Multicanonical with known weights

If the target distribution is known, we can initialise the weights to the exact log-PDF and add linear tails to prevent the chain running away at the boundaries.

sys_known = SumGaussianRVs(MersenneTwister(42), N; μ=μ, σ=σ)
alg_known = Multicanonical(MersenneTwister(42), bins_sum)
lw        = logweight(alg_known)
cs        = get_centers(lw)

set!(lw, (first(cs), last(cs)), x -> -logpdf(pdf_sum, x))

x_left  = -3*std_sum
x_right = +3*std_sum
set!(lw, (first(cs), x_left),  x -> lw(x_left)  + (x - x_left)  * 2.0)
set!(lw, (x_right,  last(cs)), x -> lw(x_right) - (x - x_right) * 2.0)

plot(cs, get_values(lw); lw=2, label="Initialised logweight",
     xlabel="S_N", ylabel="log w(S_N)",
     title="Logweight vs exact log-PDF", size=(600, 250), margin=5Plots.mm)
plot!(cs, -logpdf_sum; lw=2, color=:black, ls=:dash, label="Exact −log PDF")

for _ in 1:n_therm;      update!(sys_known, alg_known; δ=0.1); end
reset!(alg_known)
for _ in 1:n_muca_known; update!(sys_known, alg_known; δ=0.1); end
println("MUCA (known): acceptance = ", round(acceptance_rate(alg_known); digits=3))

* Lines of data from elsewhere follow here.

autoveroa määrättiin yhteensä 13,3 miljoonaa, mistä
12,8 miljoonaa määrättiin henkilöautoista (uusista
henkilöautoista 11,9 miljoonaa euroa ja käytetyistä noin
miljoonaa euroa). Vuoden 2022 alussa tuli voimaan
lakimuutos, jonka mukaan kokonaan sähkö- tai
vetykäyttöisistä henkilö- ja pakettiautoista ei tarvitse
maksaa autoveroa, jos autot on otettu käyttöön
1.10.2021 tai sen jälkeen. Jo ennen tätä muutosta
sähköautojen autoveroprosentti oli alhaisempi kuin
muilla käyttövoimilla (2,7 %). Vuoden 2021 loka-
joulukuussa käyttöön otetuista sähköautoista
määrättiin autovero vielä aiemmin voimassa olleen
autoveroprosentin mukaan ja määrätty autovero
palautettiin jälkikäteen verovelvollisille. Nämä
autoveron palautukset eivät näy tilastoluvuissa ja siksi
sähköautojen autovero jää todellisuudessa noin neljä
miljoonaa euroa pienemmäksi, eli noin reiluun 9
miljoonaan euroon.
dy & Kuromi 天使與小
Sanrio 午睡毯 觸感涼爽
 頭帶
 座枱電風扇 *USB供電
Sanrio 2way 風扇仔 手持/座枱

hist_known = alg_known.ensemble.histogram.values
dist_known = hist_known / sum(hist_known) / step(bins_sum)
plot(centers_sum, dist_known; lw=2, label="MUCA (known weights)",
     xlabel="S_N", ylabel="Density",
     title="MUCA with exact initialisation", size=(600, 250), margin=5Plots.mm)
plot!(centers_sum, pdf.(pdf_sum, centers_sum); lw=2, color=:black, ls=:dash, label="Exact")
Example block output

Multicanonical iteration

Starting from flat weights, the algorithm iteratively refines the log-weights until the histogram is flat across the full support. Linear boundary tails are reapplied after each iteration to prevent the chain escaping the binned region.

sys_iter = SumGaussianRVs(MersenneTwister(42), N; μ=μ, σ=σ)
alg_iter = Multicanonical(MersenneTwister(42), bins_sum)

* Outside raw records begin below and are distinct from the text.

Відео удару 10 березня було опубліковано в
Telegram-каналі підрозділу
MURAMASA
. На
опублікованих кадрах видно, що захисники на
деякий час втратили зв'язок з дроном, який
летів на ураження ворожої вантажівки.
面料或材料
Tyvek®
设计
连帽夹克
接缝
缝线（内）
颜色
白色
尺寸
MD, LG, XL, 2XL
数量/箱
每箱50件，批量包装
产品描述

iter_hists  = BinnedObject[]
iter_lws    = BinnedObject[]
iter_accept = Float64[]

lw_iter  = logweight(alg_iter)
cs_iter  = get_centers(lw_iter)
x_left   = first(bins_sum) + std_sum
x_right  = last(bins_sum)  - std_sum
i_left   = searchsortedfirst(cs_iter, x_left)
i_right  = searchsortedlast(cs_iter,  x_right)

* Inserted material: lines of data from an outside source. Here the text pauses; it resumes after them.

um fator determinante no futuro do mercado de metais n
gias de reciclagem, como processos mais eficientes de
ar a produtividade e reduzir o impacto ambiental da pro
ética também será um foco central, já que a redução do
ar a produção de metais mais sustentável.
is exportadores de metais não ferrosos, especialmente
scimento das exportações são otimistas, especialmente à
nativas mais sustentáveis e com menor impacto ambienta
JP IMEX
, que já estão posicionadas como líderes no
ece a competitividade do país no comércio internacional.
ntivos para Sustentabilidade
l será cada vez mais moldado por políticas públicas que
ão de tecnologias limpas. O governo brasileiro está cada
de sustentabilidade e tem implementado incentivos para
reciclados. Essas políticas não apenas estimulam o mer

@showprogress 1 "Iterating MUCA..." for _ in 1:n_iter
    for _ in 1:n_therm;      update!(sys_iter, alg_iter); end
    reset!(alg_iter)
    for _ in 1:n_iter_steps; update!(sys_iter, alg_iter); end

    MonteCarloX.update!(ensemble(alg_iter); mode=:simple)

    wl = get_values(lw_iter)[i_left]
    wr = get_values(lw_iter)[i_right]
    set!(lw_iter, (first(cs_iter), cs_iter[i_left]),  x -> wl + (x - cs_iter[i_left]) * 2.0)
    set!(lw_iter, (cs_iter[i_right], last(cs_iter)),  x -> wr - (x - cs_iter[i_right]) * 2.0)

    push!(iter_hists,  deepcopy(ensemble(alg_iter).histogram))
    push!(iter_lws,    deepcopy(ensemble(alg_iter).logweight))
    push!(iter_accept, acceptance_rate(alg_iter))
end

plot(iter_accept; xlabel="Iteration", ylabel="Acceptance rate",
     title="Convergence of acceptance rate", label=nothing,
     size=(600, 220), margin=5Plots.mm)
Example block output

Each panel shows the evolution of the histogram (left) and the estimated log-DOS against the exact reference (right) over iterations.

function plot_muca_convergence(hists, lws; ref_logpdf=logpdf_sum)
    n    = length(hists)
    cols = palette(:viridis, max(n,2))[1:n]
    xs   = get_centers(hists[1].bins[1])
    i0   = searchsortedlast(xs, 0.0)

    p1 = plot(xlabel="S_N", ylabel="Counts", title="Histograms", legend=false)
    for i in 1:n
        plot!(p1, xs, hists[i].values; lw=2, color=cols[i])
    end

    p2 = plot(xlabel="S_N", ylabel="-log w", title="Log-DOS vs exact", legend=:topright)
    for i in 1:n
        w = -lws[i].values .+ lws[i].values[i0]
        plot!(p2, xs, w; lw=2, color=cols[i], label="")
    end
    plot!(p2, xs, ref_logpdf .- ref_logpdf[i0];
          lw=2, color=:black, ls=:dash, label="Exact")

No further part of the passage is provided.